How to Use Google Colab: If your local computer is too slow (e.g. Problem 1 took much longer than 10 minutes), we have made a version of the Problem 3 notebook you can run in your browser via Google Colab, that will use some cloud computing hardware instead of your own.

Follow this link: Problem 3 notebook on Google Colab.

To use this notebook, save a copy under your own google drive account. Then run it in your browser (you can skip over problem 1). It should take around 30 min. Then you can save the figure(s) to your local computer and write your report.

How to Turn In if you use Colab:

You do not need to upload colab notebook to gradescope. Instead, please just modify your local notebook used for Problem 1 to include a link to your colab notebook under Problem 3. We just want to be able to check that you've run it yourself (so please make sure your shared link works). You should still upload your notebook with your solution to Problem 1.

Figure 3 in Report

On the last page of your report, provide your completed Figure as "Figure 3".

Provide a caption with 2-3 complete sentences noting any significant changes between your figure and our Figure 2. Do the major conclusions from Problem 2 hold?

Basic MLP Settings for Problem 2-3

We will again use sklearn's MLPClassifier implementation: docs for sklearn.neural_network.MLPClassifier.
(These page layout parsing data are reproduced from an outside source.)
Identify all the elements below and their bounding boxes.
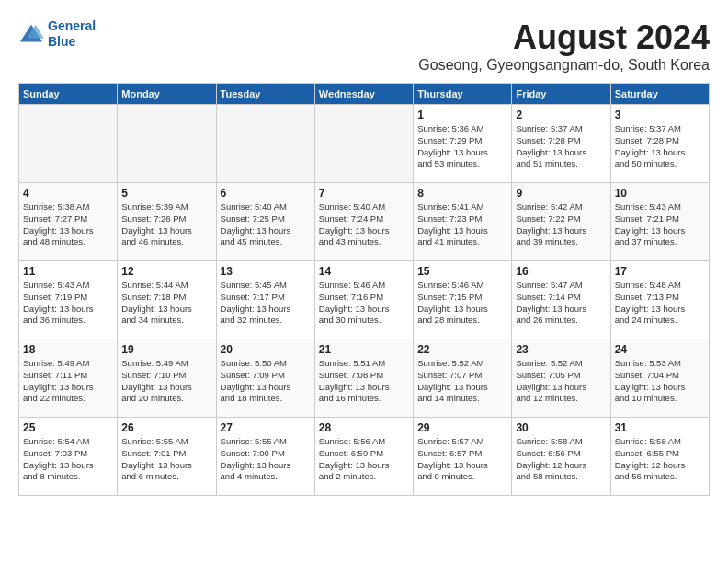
cell-content: Sunset: 7:28 PM (615, 135, 705, 147)
day-number: 11 (23, 265, 113, 278)
cell-content: Daylight: 13 hours (319, 382, 409, 394)
cell-content: Daylight: 13 hours (615, 147, 705, 159)
cell-content: Daylight: 13 hours (417, 147, 507, 159)
cell-content: and 37 minutes. (615, 236, 705, 248)
cell-content: Daylight: 13 hours (23, 304, 113, 316)
cell-content: Sunset: 7:11 PM (23, 370, 113, 382)
cell-content: and 39 minutes. (516, 236, 606, 248)
cell-content: and 50 minutes. (615, 158, 705, 170)
cell-content: Sunset: 6:55 PM (615, 448, 705, 460)
cell-content: Sunrise: 5:49 AM (121, 358, 211, 370)
calendar-cell: 14Sunrise: 5:46 AMSunset: 7:16 PMDayligh… (314, 261, 413, 339)
cell-content: and 43 minutes. (319, 236, 409, 248)
cell-content: Daylight: 13 hours (23, 460, 113, 472)
cell-content: Daylight: 12 hours (516, 460, 606, 472)
cell-content: Sunrise: 5:49 AM (23, 358, 113, 370)
cell-content: and 14 minutes. (417, 393, 507, 405)
cell-content: Sunset: 7:21 PM (615, 213, 705, 225)
calendar-cell (118, 105, 216, 183)
cell-content: and 20 minutes. (121, 393, 211, 405)
cell-content: and 10 minutes. (615, 393, 705, 405)
cell-content: Sunset: 7:17 PM (221, 292, 311, 304)
day-number: 26 (121, 421, 211, 434)
calendar-cell: 27Sunrise: 5:55 AMSunset: 7:00 PMDayligh… (216, 418, 314, 496)
cell-content: and 22 minutes. (23, 393, 113, 405)
day-number: 15 (417, 265, 507, 278)
cell-content: and 51 minutes. (516, 158, 606, 170)
cell-content: Sunset: 7:24 PM (319, 213, 409, 225)
calendar-cell: 1Sunrise: 5:36 AMSunset: 7:29 PMDaylight… (414, 105, 512, 183)
calendar-cell: 21Sunrise: 5:51 AMSunset: 7:08 PMDayligh… (314, 339, 413, 418)
cell-content: and 24 minutes. (615, 315, 705, 327)
cell-content: Daylight: 13 hours (221, 225, 311, 237)
cell-content: Sunset: 7:01 PM (121, 448, 211, 460)
cell-content: Sunrise: 5:52 AM (516, 358, 606, 370)
cell-content: and 45 minutes. (221, 236, 311, 248)
day-number: 20 (221, 343, 311, 356)
cell-content: Sunrise: 5:55 AM (121, 436, 211, 448)
day-number: 12 (121, 265, 211, 278)
cell-content: and 34 minutes. (121, 315, 211, 327)
calendar-cell: 11Sunrise: 5:43 AMSunset: 7:19 PMDayligh… (19, 261, 118, 339)
day-number: 28 (319, 421, 409, 434)
calendar-week-row: 11Sunrise: 5:43 AMSunset: 7:19 PMDayligh… (19, 261, 710, 339)
cell-content: Sunset: 7:09 PM (221, 370, 311, 382)
cell-content: Sunset: 7:13 PM (615, 292, 705, 304)
cell-content: Sunset: 7:27 PM (23, 213, 113, 225)
cell-content: Daylight: 13 hours (121, 460, 211, 472)
logo: General Blue (18, 18, 96, 50)
calendar-cell: 9Sunrise: 5:42 AMSunset: 7:22 PMDaylight… (512, 183, 610, 261)
cell-content: Sunset: 7:07 PM (417, 370, 507, 382)
calendar-cell: 26Sunrise: 5:55 AMSunset: 7:01 PMDayligh… (118, 418, 216, 496)
cell-content: Sunset: 7:22 PM (516, 213, 606, 225)
calendar-week-row: 4Sunrise: 5:38 AMSunset: 7:27 PMDaylight… (19, 183, 710, 261)
logo-icon (18, 21, 44, 47)
day-number: 5 (121, 187, 211, 200)
day-number: 7 (319, 187, 409, 200)
day-number: 6 (221, 187, 311, 200)
calendar-cell: 23Sunrise: 5:52 AMSunset: 7:05 PMDayligh… (512, 339, 610, 418)
cell-content: Sunrise: 5:46 AM (417, 280, 507, 292)
cell-content: and 28 minutes. (417, 315, 507, 327)
calendar-cell: 5Sunrise: 5:39 AMSunset: 7:26 PMDaylight… (118, 183, 216, 261)
cell-content: Sunrise: 5:56 AM (319, 436, 409, 448)
cell-content: Sunrise: 5:37 AM (516, 123, 606, 135)
day-number: 29 (417, 421, 507, 434)
calendar-cell: 6Sunrise: 5:40 AMSunset: 7:25 PMDaylight… (216, 183, 314, 261)
cell-content: Sunset: 7:14 PM (516, 292, 606, 304)
cell-content: Daylight: 13 hours (221, 382, 311, 394)
calendar-cell: 15Sunrise: 5:46 AMSunset: 7:15 PMDayligh… (414, 261, 512, 339)
cell-content: and 16 minutes. (319, 393, 409, 405)
cell-content: Daylight: 13 hours (516, 225, 606, 237)
cell-content: Sunrise: 5:40 AM (319, 201, 409, 213)
cell-content: and 30 minutes. (319, 315, 409, 327)
day-number: 1 (417, 109, 507, 121)
calendar-cell: 19Sunrise: 5:49 AMSunset: 7:10 PMDayligh… (118, 339, 216, 418)
day-number: 18 (23, 343, 113, 356)
day-number: 3 (615, 109, 705, 121)
day-number: 25 (23, 421, 113, 434)
cell-content: Sunrise: 5:42 AM (516, 201, 606, 213)
weekday-header-sunday: Sunday (19, 84, 118, 105)
cell-content: Daylight: 13 hours (221, 304, 311, 316)
day-number: 9 (516, 187, 606, 200)
day-number: 23 (516, 343, 606, 356)
cell-content: Sunset: 7:03 PM (23, 448, 113, 460)
cell-content: and 8 minutes. (23, 471, 113, 483)
cell-content: and 32 minutes. (221, 315, 311, 327)
day-number: 27 (221, 421, 311, 434)
day-number: 22 (417, 343, 507, 356)
cell-content: Daylight: 13 hours (417, 460, 507, 472)
cell-content: and 56 minutes. (615, 471, 705, 483)
logo-line1: General (48, 18, 96, 33)
cell-content: Sunset: 7:26 PM (121, 213, 211, 225)
cell-content: Sunset: 7:08 PM (319, 370, 409, 382)
cell-content: Sunrise: 5:57 AM (417, 436, 507, 448)
weekday-header-row: SundayMondayTuesdayWednesdayThursdayFrid… (19, 84, 710, 105)
day-number: 13 (221, 265, 311, 278)
calendar-cell: 4Sunrise: 5:38 AMSunset: 7:27 PMDaylight… (19, 183, 118, 261)
calendar-week-row: 1Sunrise: 5:36 AMSunset: 7:29 PMDaylight… (19, 105, 710, 183)
calendar-cell: 3Sunrise: 5:37 AMSunset: 7:28 PMDaylight… (610, 105, 709, 183)
logo-text: General Blue (48, 18, 96, 50)
day-number: 4 (23, 187, 113, 200)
We'll study the impact of learning rate and batch size. As above in Figure 2, we consider the following settings

  • batch_size in [10000, 500, 25]
  • learning_rate_init in [0.1, 0.3, 0.9, 2.7]

Otherwise, we'll use the following fixed settings

  • Fixed settings defining the method and objective function:

    • hidden_layer_sizes = [64] : Fix model size to 64 units
    • activation='relu' : Use the ReLU activation function
    • alpha=0.0001 : Add a small penalty term on sum-of-squares of all weights
  • Fixed settings defining the optimization procedure:

    • solver='sgd'
    • tol=1e-5
    • learning_rate='adaptive' : Read sklearn docs to understand.
    • momentum=0.0 : Turns off a more advanced feature we don't need.